TASK STATEMENT: Search each line below for "ແຂວງ", then return the lines where it appears.

(Extracted page text data)
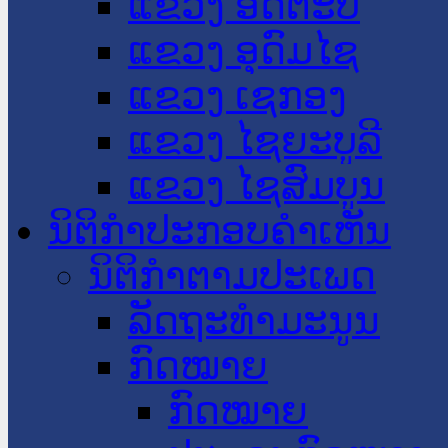
ແຂວງ ອັດຕະປື
ແຂວງ ອຸດົມໄຊ
ແຂວງ ເຊກອງ
ແຂວງ ໄຊຍະບູລີ
ແຂວງ ໄຊສົມບູນ
ນິຕິກໍາປະກອບຄໍາເຫັນ
ນິຕິກໍາຕາມປະເພດ
ລັດຖະທໍາມະນູນ
ກົດໝາຍ
ກົດໝາຍ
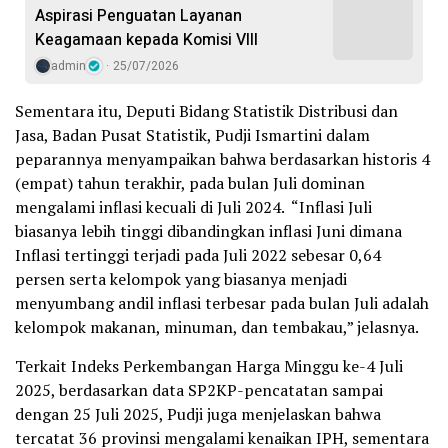
Aspirasi Penguatan Layanan
Keagamaan kepada Komisi VIII
admin
25/07/2026
Sementara itu, Deputi Bidang Statistik Distribusi dan
Jasa, Badan Pusat Statistik, Pudji Ismartini dalam
peparannya menyampaikan bahwa berdasarkan historis 4
(empat) tahun terakhir, pada bulan Juli dominan
mengalami inflasi kecuali di Juli 2024. “Inflasi Juli
biasanya lebih tinggi dibandingkan inflasi Juni dimana
Inflasi tertinggi terjadi pada Juli 2022 sebesar 0,64
persen serta kelompok yang biasanya menjadi
menyumbang andil inflasi terbesar pada bulan Juli adalah
kelompok makanan, minuman, dan tembakau,” jelasnya.
Terkait Indeks Perkembangan Harga Minggu ke-4 Juli
2025, berdasarkan data SP2KP-pencatatan sampai
dengan 25 Juli 2025, Pudji juga menjelaskan bahwa
tercatat 36 provinsi mengalami kenaikan IPH, sementara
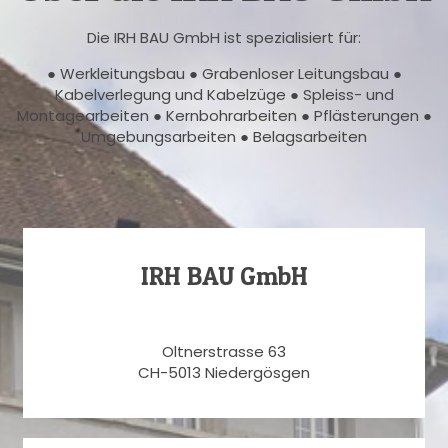
Die IRH BAU GmbH ist spezialisiert für:
● Werkleitungsbau ● Grabenloser Leitungsbau ●
Kabelverlegung und Kabelzüge ● Spleiss- und
Montagearbeiten ● Kernbohrarbeiten ● Pflästerungen ●
Umgebungsarbeiten ● Belagsarbeiten
IRH BAU GmbH
Oltnerstrasse 63
CH-5013 Niedergösgen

ANSWER BELOW:
ແຂວງ ອັດຕະປື
ແຂວງ ອຸດົມໄຊ
ແຂວງ ເຊກອງ
ແຂວງ ໄຊຍະບູລີ
ແຂວງ ໄຊສົມບູນ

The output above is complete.